I've tried an OPTIMIZE payments; run on the imported database, it didn't help, though the output was:

mysql> OPTIMIZE TABLE payments;
+----------+----------+----------+-------------------------------------------------------------------+
| Table    | Op       | Msg_type | Msg_text                                                          |
+----------+----------+----------+-------------------------------------------------------------------+
| payments | optimize | note     | Table does not support optimize, doing recreate + analyze instead |
| payments | optimize | status   | OK                                                                |
+----------+----------+----------+-------------------------------------------------------------------+
2 rows in set (2 min 13.01 sec)

The database is hosted in Amazon RDS, so my access to slow query logs and looking at hardware etc is a bit limited.
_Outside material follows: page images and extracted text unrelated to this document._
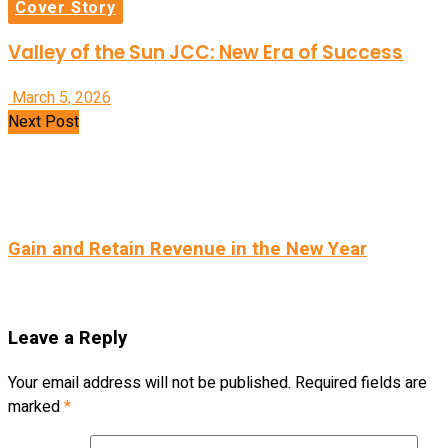
Cover Story
Valley of the Sun JCC: New Era of Success
March 5, 2026
Next Post
Gain and Retain Revenue in the New Year
Leave a Reply
Your email address will not be published.
Required fields are
marked
*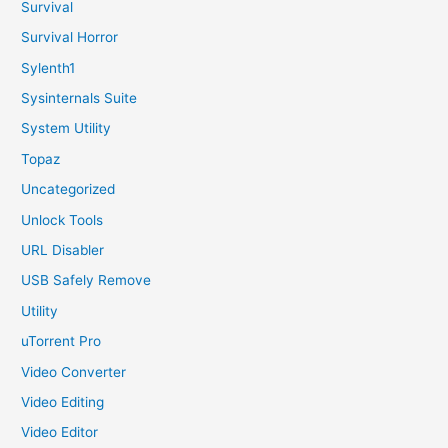
Survival
Survival Horror
Sylenth1
Sysinternals Suite
System Utility
Topaz
Uncategorized
Unlock Tools
URL Disabler
USB Safely Remove
Utility
uTorrent Pro
Video Converter
Video Editing
Video Editor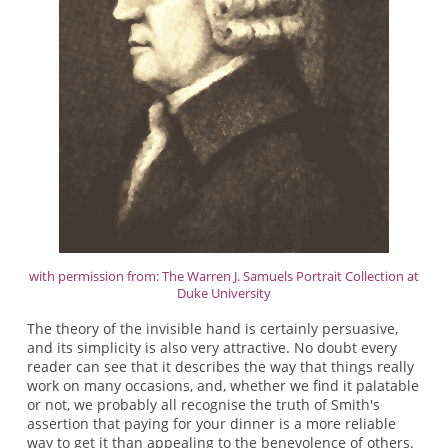
with permission from: The Warren J. Samuels Portrait Collection at
Duke University
The theory of the invisible hand is certainly persuasive,
and its simplicity is also very attractive. No doubt every
reader can see that it describes the way that things really
work on many occasions, and, whether we find it palatable
or not, we probably all recognise the truth of Smith's
assertion that paying for your dinner is a more reliable
way to get it than appealing to the benevolence of others.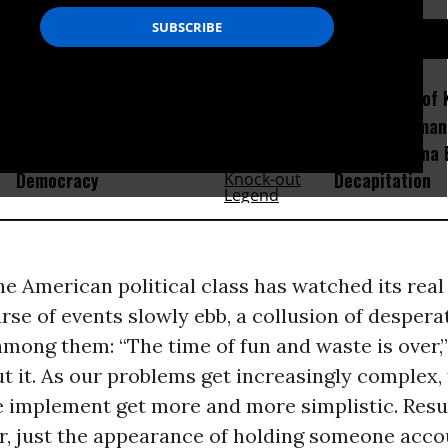
D...
How Section 219, the US-
Amid Fears of K
Israel Military Merger,
Robots, Huma
Would Thwart American
Fight in China
Democracy
Decapitation
he American political class has watched its real
rse of events slowly ebb, a collusion of despera
mong them: “The time of fun and waste is over,
ut it. As our problems get increasingly complex,
e implement get more and more simplistic. Resul
r, just the appearance of holding someone acco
Being on RDS, I've tried upsizing the instance type a couple times, which I believe will move the database to new hardware, and in each case there's been no significant improvement.
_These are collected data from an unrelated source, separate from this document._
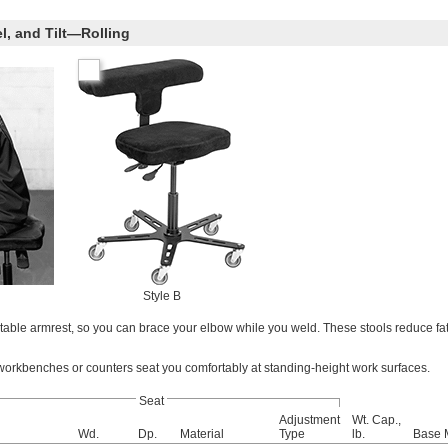
l, and Tilt—Rolling
Style B
table armrest, so you can brace your elbow while you weld. These stools reduce fa
 workbenches or counters seat you comfortably at standing-height work surfaces.
Seat
Adjustment
Wt. Cap.,
Wd.
Dp.
Material
Type
lb.
Base M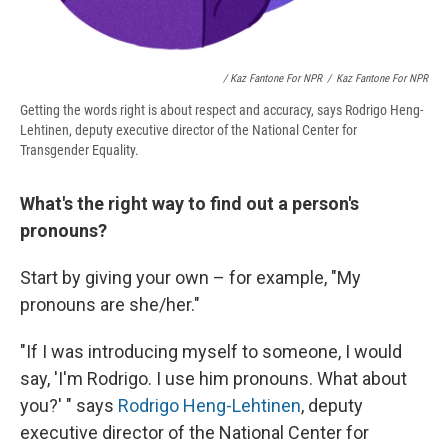
/ Kaz Fantone For NPR
/
Kaz Fantone For NPR
Getting the words right is about respect and accuracy, says Rodrigo Heng-
Lehtinen, deputy executive director of the National Center for
Transgender Equality.
What's the right way to find out a person's
pronouns?
Start by giving your own – for example, "My
pronouns are she/her."
"If I was introducing myself to someone, I would
say, 'I'm Rodrigo. I use him pronouns. What about
you?' " says
Rodrigo Heng-Lehtinen
, deputy
executive director of the National Center for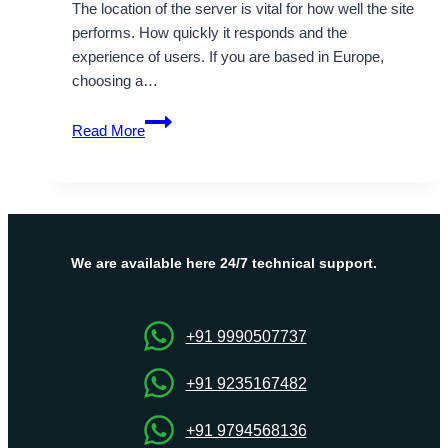
The location of the server is vital for how well the site
performs. How quickly it responds and the
experience of users. If you are based in Europe,
choosing a…
Supportive
Read More
Germany
Dedicated
Server
to
fulfill
your
We are available here 24/7 technical support.
desire
+91 9990507737
+91 9235167482
+91 9794568136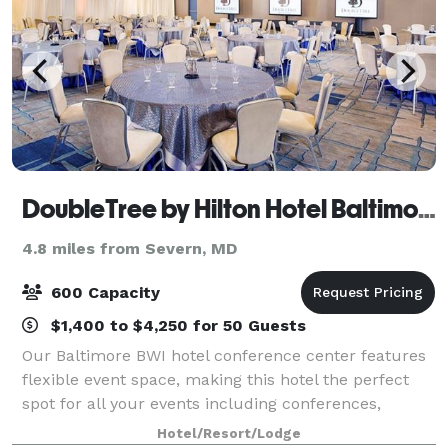
DoubleTree by Hilton Hotel Baltimore - BWI Airport
4.8 miles from Severn, MD
600 Capacity
$1,400 to $4,250 for 50 Guests
Our Baltimore BWI hotel conference center features
flexible event space, making this hotel the perfect
spot for all your events including conferences,
corporate meetings, wedding receptions, galas, and
Hotel/Resort/Lodge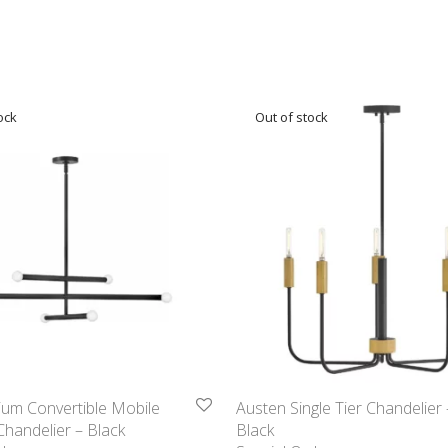
ium Convertible Mobile
Austen Single Tier Chandelier 
 Chandelier – Black
Black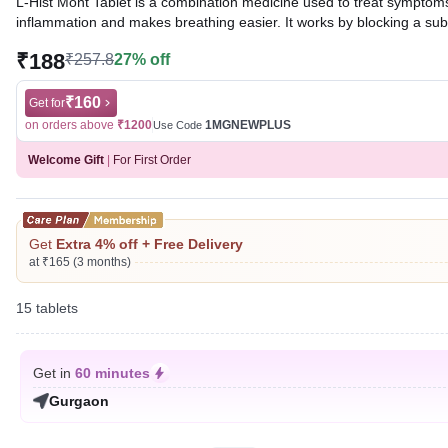
L-Hist Mont Tablet is a combination medicine used to treat symptoms o
inflammation and makes breathing easier. It works by blocking a sub
₹188
₹257.8
27% off
Written By
Dr. Swati Mishra,
BDS,
Reviewed By
Dr. Sachin Gupta,
MD Pharmacology, MBBS,
Last updated on 07 Aug 2026 | 01:05 AM (IST)
₹160
Get for
on orders above
₹1200
1MGNEWPLUS
Use Code
Welcome Gift
|
For First Order
Get
Extra 4% off + Free Delivery
at ₹165 (3 months)
15 tablets
Get in
60 minutes
Gurgaon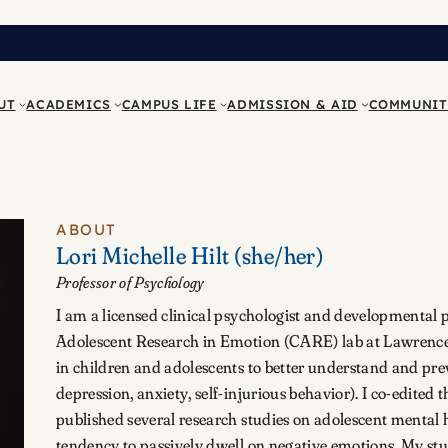
UT
ACADEMICS
CAMPUS LIFE
ADMISSION & AID
COMMUNIT
ABOUT
Lori Michelle Hilt
(she/her)
Professor of Psychology
I am a licensed clinical psychologist and developmental 
Adolescent Research in Emotion (CARE) lab at Lawrence
in children and adolescents to better understand and pre
depression, anxiety, self-injurious behavior). I co-edited 
published several research studies on adolescent mental 
tendency to passively dwell on negative emotions. My st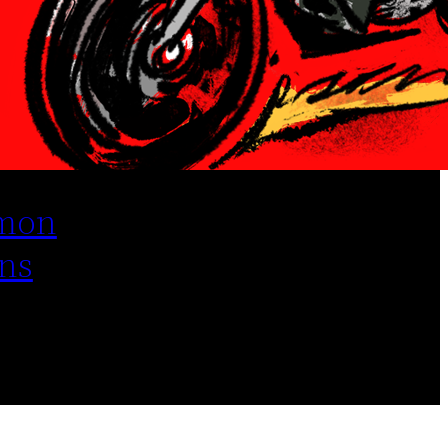
mon
ns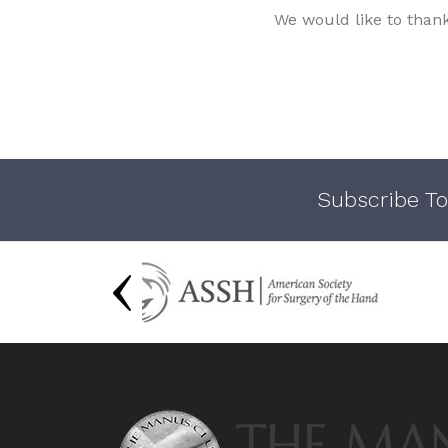
We would like to than
Subscribe To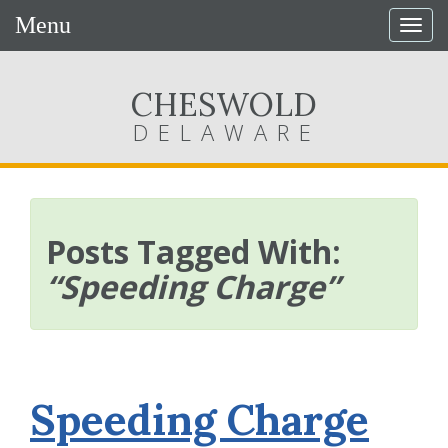
Menu
Togg
navig
CHESWOLD
DELAWARE
Posts Tagged With:
“Speeding Charge”
Speeding Charge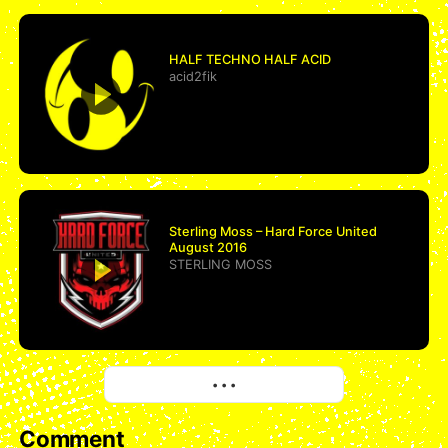
HALF TECHNO HALF ACID
acid2fik
Sterling Moss – Hard Force United
August 2016
STERLING MOSS
More
• • •
Comment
I've run this query many times over the last few days, but now when I run it twice in a row it finishes instantly, and I can start a new MySQL connection and it is instant from the first run. I can even scroll up my terminal window and observe multiple earlier runs where it was slow, though in each case delineated by an RDS instance resize.

The reason I investigated this in the first place is a scheduled task hits this every 30 seconds and the scheduled tasks were starting to overlap and consume all my workers from other tasks so it was definitely recurring regularly before, not just first run.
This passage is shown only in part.